広東省東莞市が注目を浴びている。南に深圳市、西に広州市があるという絶好の立地で、歩歩高やファーウェイなどが進出するだけでなく、アリババ、京東なども物流センターを置いている。これにより、2021年のGDPが西安市を抜き、広東省第4の都市になったと笨鳥科技が報じた。
注目されるネクスト深圳「東莞市」
広東省東莞(とうかん)市が注目を浴びている。

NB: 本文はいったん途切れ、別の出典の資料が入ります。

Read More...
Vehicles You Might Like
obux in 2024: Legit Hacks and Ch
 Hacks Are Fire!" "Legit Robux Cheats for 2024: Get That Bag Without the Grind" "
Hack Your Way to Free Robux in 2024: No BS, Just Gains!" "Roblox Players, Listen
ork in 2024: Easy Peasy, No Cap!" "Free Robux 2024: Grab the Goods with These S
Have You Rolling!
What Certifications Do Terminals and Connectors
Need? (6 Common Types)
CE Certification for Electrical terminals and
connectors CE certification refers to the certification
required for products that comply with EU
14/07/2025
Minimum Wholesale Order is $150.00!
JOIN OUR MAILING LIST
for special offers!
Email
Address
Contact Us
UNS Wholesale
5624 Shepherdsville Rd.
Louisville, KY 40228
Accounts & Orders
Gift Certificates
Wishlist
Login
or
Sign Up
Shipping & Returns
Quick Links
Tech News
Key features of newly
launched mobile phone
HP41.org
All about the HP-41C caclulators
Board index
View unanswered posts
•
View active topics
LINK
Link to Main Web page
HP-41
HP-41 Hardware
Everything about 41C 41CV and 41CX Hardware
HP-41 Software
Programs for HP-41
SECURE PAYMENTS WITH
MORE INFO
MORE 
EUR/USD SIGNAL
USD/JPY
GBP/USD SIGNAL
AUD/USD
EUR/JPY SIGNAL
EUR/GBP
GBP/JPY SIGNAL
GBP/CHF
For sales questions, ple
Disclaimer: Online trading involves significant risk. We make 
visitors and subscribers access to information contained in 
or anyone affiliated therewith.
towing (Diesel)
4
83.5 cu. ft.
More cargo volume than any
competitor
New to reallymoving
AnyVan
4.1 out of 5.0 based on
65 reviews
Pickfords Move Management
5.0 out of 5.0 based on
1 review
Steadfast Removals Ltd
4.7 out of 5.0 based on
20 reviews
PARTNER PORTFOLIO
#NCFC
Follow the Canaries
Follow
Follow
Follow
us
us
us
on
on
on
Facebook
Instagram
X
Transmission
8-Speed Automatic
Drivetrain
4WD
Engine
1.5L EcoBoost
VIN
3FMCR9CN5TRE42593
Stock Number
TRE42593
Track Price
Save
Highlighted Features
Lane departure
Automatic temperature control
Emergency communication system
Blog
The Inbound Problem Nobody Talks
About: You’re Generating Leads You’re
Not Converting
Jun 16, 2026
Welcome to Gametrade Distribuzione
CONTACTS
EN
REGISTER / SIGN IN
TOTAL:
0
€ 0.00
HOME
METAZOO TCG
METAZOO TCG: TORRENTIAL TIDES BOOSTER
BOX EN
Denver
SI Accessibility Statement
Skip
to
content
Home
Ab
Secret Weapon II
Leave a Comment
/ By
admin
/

電子製品の製造取引拠点の深圳市と、製造業と一大消費地である広州市の間に位置をし、近年、GDPが上昇し続け、広東省では深圳、広州に次ぐ第3位の座を佛山市と競い合っている。
深圳と広州という2つの大都市に挟まれているため、東莞のGDPは霞んでしまうが、今年東莞のGDPは、西安市のGDPを超えた。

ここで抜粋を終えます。